In the RNN shown in the lecture, A<0> and X<0> are filled with zeros in the start of the training and the first layer should predict yhat<1> which is the probability vector which has the shape of the length of the dictionary. So, we need to select the word with highest probability which will be the next word.
The Model will give out bad results in the start but will improve eventually. Does this makes sense? How does Sampling from the output distribution help because you are selecting at random which has the least probability of being the next word?
In this example, we use random sampling of the output in order to get a wider variety of outputs.
If you only use the output with the highest probability, you only get one prediction, and that’s not very interesting if you’re trying to generate a lot of possible names.
The Point I wanted to mention was if the A<1> was “harry” then the next word should be “Potter” to be the best fit.
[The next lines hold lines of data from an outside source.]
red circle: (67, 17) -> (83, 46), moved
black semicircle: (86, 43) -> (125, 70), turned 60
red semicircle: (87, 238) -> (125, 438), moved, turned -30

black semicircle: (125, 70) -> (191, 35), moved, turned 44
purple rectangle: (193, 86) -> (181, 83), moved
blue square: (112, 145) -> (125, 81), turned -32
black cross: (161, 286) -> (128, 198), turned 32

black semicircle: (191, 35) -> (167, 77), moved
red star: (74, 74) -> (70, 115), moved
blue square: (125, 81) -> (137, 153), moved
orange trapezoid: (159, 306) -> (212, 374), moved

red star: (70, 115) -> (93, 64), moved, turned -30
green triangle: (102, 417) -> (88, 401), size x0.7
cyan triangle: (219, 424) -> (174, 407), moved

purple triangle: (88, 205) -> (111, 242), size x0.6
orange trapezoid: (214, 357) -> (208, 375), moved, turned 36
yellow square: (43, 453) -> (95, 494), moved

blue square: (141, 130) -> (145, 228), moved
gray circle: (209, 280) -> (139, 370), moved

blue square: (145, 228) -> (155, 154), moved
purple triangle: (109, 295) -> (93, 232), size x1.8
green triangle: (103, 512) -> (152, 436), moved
We don’t want Harry Arora or Harry Kane right. Suppose if there are only 3 words in the entire dictionary.
Whether “potter” is the best fit all depends on what your training data looks like, right? Does it contain any other last names paired with “harry”? The point is that the dictionary is not all that matters: that’s just your vocabulary. The training “corpus” tells you how that vocabulary is combined to form sentences and that’s what is used to train the weights in the RNN node.
So, the solution you provided is not in the context of Next word prediction because the next word prediction works with having the highest probability. is that right?
Sorry, I think we are talking at cross purposes here. Yes, this is all based on selecting high probability next words: that’s what the model is trained to do. But Tom’s earlier point is that when you use the trained model to do the sampling, they introduce another level of randomness by selecting randomly from the highest probability possible words, so that we don’t get the same result if we rerun with the same inputs. They don’t just always select the single highest probability next word or next letter in the case of the dinosaur names.